** Your goal **
Could you please reproduce all the records below exactly, leaving out the images?

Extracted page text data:
= Beginning of Section =
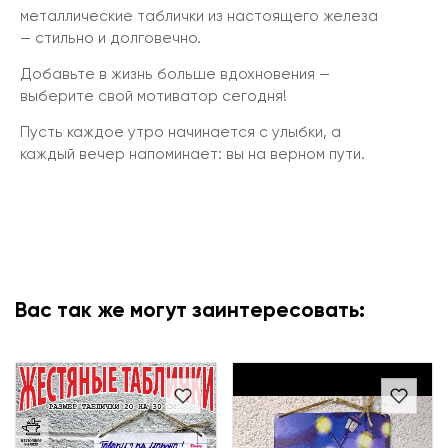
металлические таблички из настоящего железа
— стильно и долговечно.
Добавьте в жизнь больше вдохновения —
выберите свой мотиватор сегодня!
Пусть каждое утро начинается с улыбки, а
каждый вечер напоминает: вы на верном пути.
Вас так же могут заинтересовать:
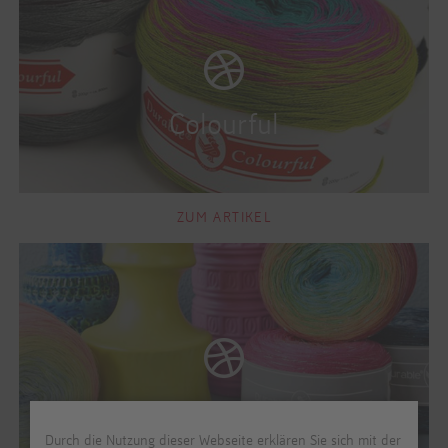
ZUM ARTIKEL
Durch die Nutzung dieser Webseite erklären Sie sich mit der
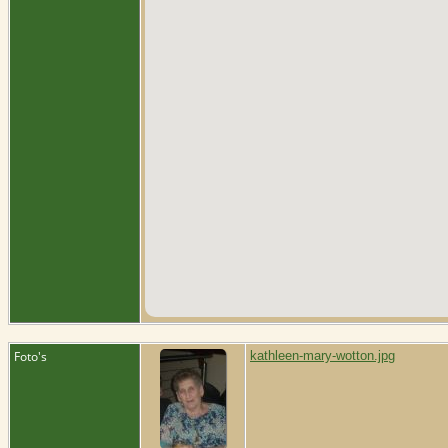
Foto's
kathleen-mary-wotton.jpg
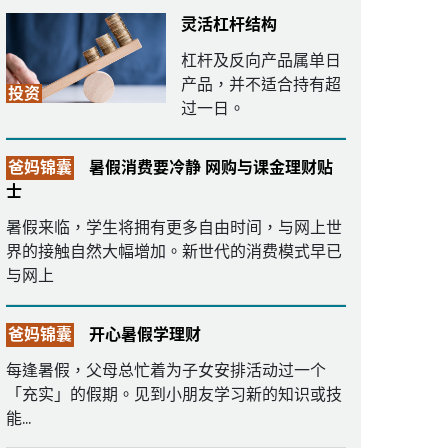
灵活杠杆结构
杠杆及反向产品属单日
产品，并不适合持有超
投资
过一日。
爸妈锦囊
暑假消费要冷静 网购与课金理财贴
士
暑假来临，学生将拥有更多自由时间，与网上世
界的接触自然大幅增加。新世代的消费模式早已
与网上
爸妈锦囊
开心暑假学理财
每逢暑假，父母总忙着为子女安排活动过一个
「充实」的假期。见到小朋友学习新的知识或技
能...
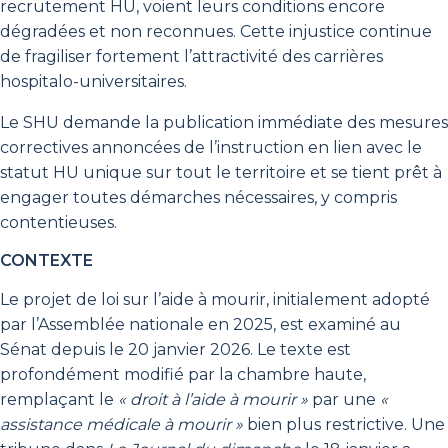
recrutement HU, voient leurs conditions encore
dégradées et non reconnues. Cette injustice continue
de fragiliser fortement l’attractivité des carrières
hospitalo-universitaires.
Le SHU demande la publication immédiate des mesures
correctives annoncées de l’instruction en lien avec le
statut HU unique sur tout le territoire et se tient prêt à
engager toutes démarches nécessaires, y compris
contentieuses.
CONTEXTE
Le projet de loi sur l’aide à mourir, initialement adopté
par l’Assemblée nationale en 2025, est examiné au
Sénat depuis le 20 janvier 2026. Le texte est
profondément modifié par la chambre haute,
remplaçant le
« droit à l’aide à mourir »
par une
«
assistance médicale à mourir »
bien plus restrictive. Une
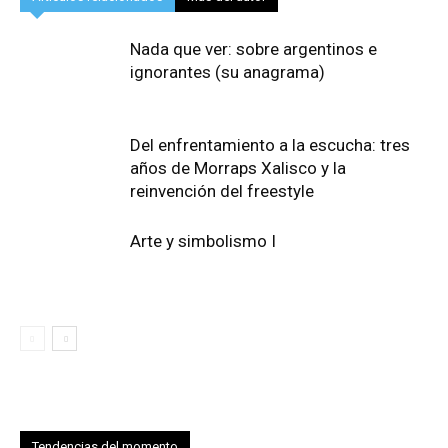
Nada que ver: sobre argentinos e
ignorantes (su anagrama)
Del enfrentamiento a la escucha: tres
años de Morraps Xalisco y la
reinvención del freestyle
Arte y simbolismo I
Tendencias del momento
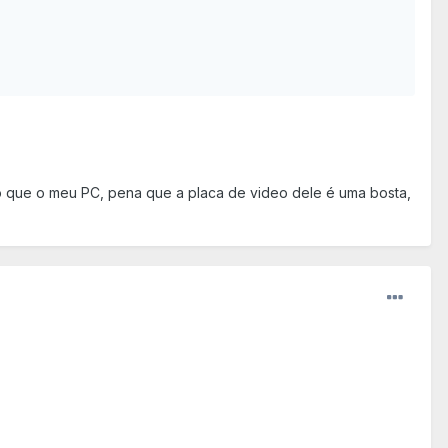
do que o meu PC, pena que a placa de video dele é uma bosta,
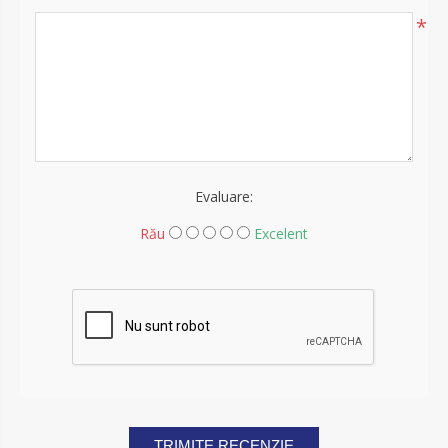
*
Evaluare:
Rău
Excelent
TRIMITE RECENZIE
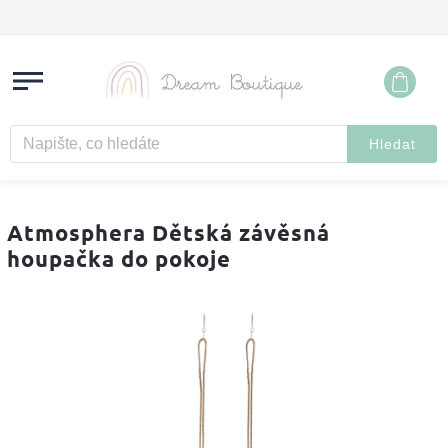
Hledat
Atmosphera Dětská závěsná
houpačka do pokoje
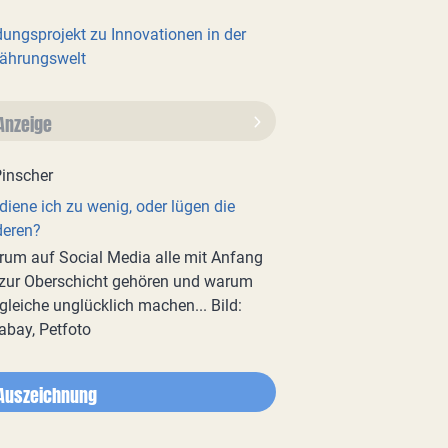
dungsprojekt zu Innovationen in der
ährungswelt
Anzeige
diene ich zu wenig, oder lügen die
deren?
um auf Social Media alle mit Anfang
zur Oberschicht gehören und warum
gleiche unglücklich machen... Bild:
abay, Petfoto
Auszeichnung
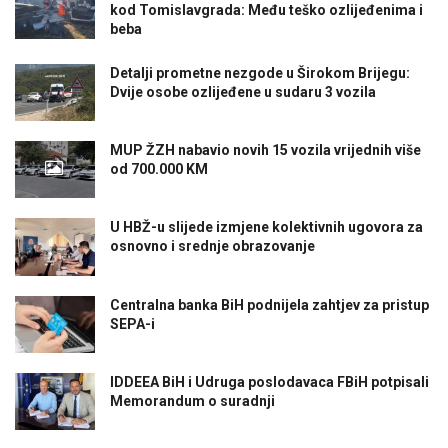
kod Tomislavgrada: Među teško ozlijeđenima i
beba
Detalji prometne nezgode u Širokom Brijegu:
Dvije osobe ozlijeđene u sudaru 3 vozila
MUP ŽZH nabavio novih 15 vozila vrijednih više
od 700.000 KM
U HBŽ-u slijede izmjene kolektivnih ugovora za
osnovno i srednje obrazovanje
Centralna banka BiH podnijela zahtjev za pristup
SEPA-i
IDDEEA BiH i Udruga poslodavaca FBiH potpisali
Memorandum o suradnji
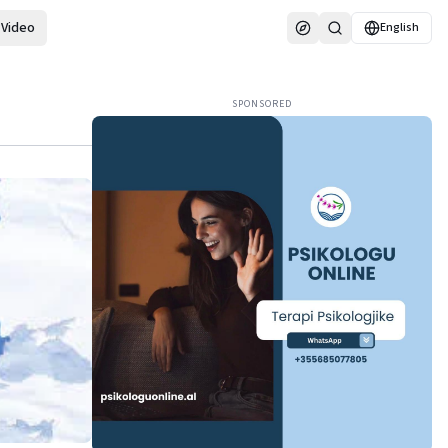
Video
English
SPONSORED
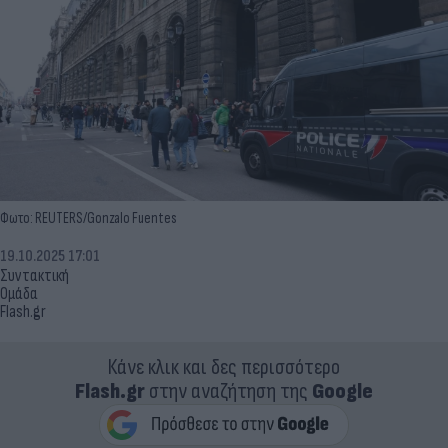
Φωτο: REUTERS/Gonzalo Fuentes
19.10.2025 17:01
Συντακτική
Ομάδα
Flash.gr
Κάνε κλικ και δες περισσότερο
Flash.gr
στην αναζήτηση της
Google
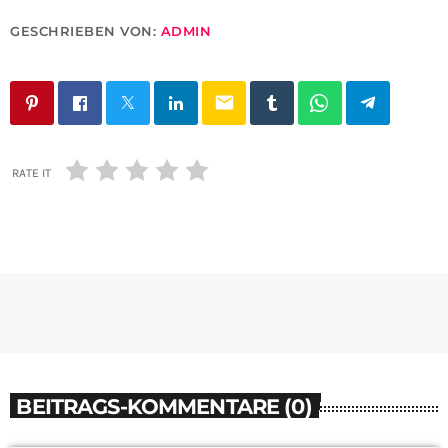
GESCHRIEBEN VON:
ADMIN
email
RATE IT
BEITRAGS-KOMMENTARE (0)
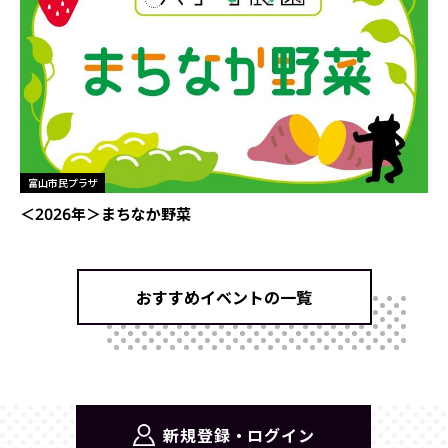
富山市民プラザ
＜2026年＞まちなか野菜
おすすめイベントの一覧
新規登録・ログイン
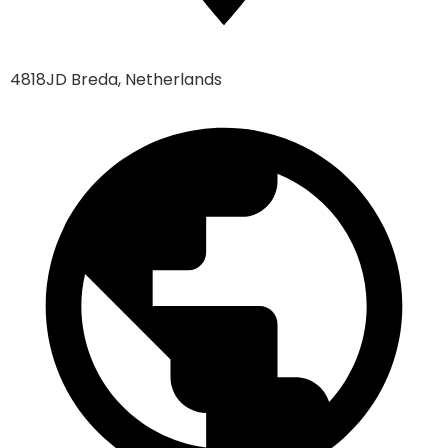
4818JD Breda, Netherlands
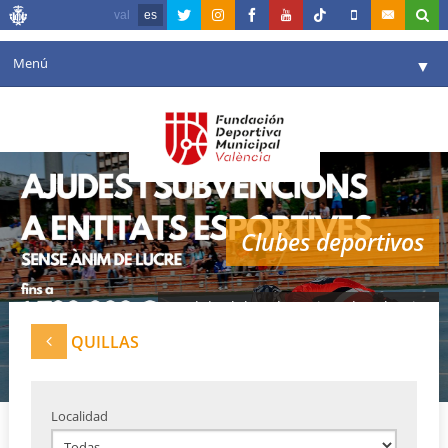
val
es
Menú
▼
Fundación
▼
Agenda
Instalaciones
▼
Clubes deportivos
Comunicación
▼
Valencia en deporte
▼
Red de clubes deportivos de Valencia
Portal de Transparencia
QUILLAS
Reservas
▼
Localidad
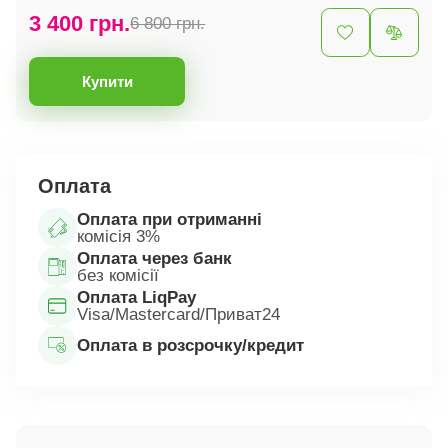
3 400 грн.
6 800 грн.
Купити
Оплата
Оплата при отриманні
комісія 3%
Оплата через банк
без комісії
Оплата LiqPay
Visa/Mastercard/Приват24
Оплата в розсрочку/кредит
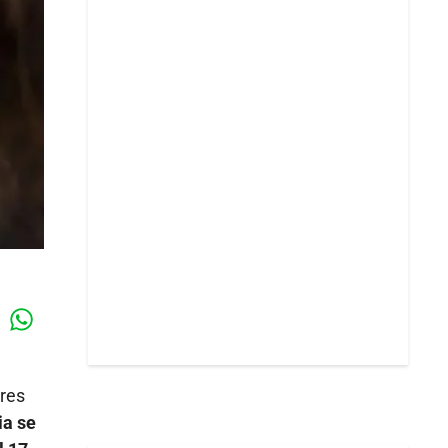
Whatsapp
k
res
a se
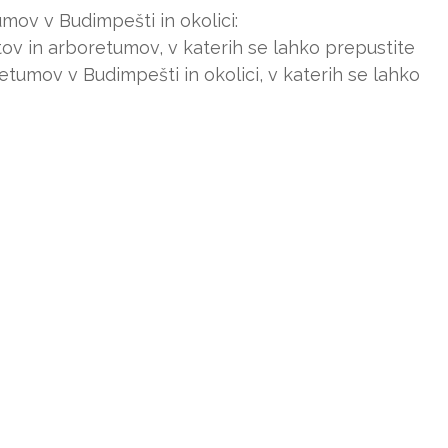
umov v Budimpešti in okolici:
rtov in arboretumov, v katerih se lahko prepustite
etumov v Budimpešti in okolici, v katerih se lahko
= End of Section =
** Solution for this task **
металлические таблички из настоящего железа
— стильно и долговечно.
Добавьте в жизнь больше вдохновения —
выберите свой мотиватор сегодня!
Пусть каждое утро начинается с улыбки, а
каждый вечер напоминает: вы на верном пути.
Вас так же могут заинтересовать:
ZUM ARTIKEL
Durch die Nutzung dieser Webseite erklären Sie sich mit der
Foto's
kathleen-mary-wotton.jpg
灵活杠杆结构
杠杆及反向产品属单日
产品，并不适合持有超
投资
过一日。
爸妈锦囊
暑假消费要冷静 网购与课金理财贴
士
暑假来临，学生将拥有更多自由时间，与网上世
界的接触自然大幅增加。新世代的消费模式早已
与网上
爸妈锦囊
开心暑假学理财
每逢暑假，父母总忙着为子女安排活动过一个
「充实」的假期。见到小朋友学习新的知识或技
能...
recrutement HU, voient leurs conditions encore
dégradées et non reconnues. Cette injustice continue
de fragiliser fortement l’attractivité des carrières
hospitalo-universitaires.
Le SHU demande la publication immédiate des mesures
correctives annoncées de l’instruction en lien avec le
statut HU unique sur tout le territoire et se tient prêt à
engager toutes démarches nécessaires, y compris
contentieuses.
CONTEXTE
Le projet de loi sur l’aide à mourir, initialement adopté
par l’Assemblée nationale en 2025, est examiné au
Sénat depuis le 20 janvier 2026. Le texte est
profondément modifié par la chambre haute,
remplaçant le
« droit à l’aide à mourir »
par une
«
assistance médicale à mourir »
bien plus restrictive. Une
Nada que ver: sobre argentinos e
ignorantes (su anagrama)
Del enfrentamiento a la escucha: tres
años de Morraps Xalisco y la
reinvención del freestyle
Arte y simbolismo I
Tendencias del momento
do que o meu PC, pena que a placa de video dele é uma bosta,
*
Evaluare:
Rău
Excelent
TRIMITE RECENZIE
Hledat
Atmosphera Dětská závěsná
houpačka do pokoje
dungsprojekt zu Innovationen in der
ährungswelt
Anzeige
diene ich zu wenig, oder lügen die
deren?
um auf Social Media alle mit Anfang
zur Oberschicht gehören und warum
gleiche unglücklich machen... Bild:
abay, Petfoto
Auszeichnung
kod Tomislavgrada: Među teško ozlijeđenima i
beba
Detalji prometne nezgode u Širokom Brijegu:
Dvije osobe ozlijeđene u sudaru 3 vozila
MUP ŽZH nabavio novih 15 vozila vrijednih više
od 700.000 KM
U HBŽ-u slijede izmjene kolektivnih ugovora za
osnovno i srednje obrazovanje
Centralna banka BiH podnijela zahtjev za pristup
SEPA-i
IDDEEA BiH i Udruga poslodavaca FBiH potpisali
Memorandum o suradnji
Video
English
SPONSORED
Φωτο: REUTERS/Gonzalo Fuentes
19.10.2025 17:01
Συντακτική
Ομάδα
Flash.gr
Κάνε κλικ και δες περισσότερο
Flash.gr
στην αναζήτηση της
Google
GESCHRIEBEN VON:
ADMIN
email
RATE IT
BEITRAGS-KOMMENTARE (0)
富山市民プラザ
＜2026年＞まちなか野菜
おすすめイベントの一覧
新規登録・ログイン
4818JD Breda, Netherlands
val
es
Menú
▼
Fundación
▼
Agenda
Instalaciones
▼
Clubes deportivos
Comunicación
▼
Valencia en deporte
▼
Red de clubes deportivos de Valencia
Portal de Transparencia
QUILLAS
Reservas
▼
Localidad
3 400 грн.
6 800 грн.
Купити
Оплата
Оплата при отриманні
комісія 3%
Оплата через банк
без комісії
Оплата LiqPay
Visa/Mastercard/Приват24
Оплата в розсрочку/кредит
Whatsapp
k
res
a se
umov v Budimpešti in okolici:
rtov in arboretumov, v katerih se lahko prepustite
etumov v Budimpešti in okolici, v katerih se lahko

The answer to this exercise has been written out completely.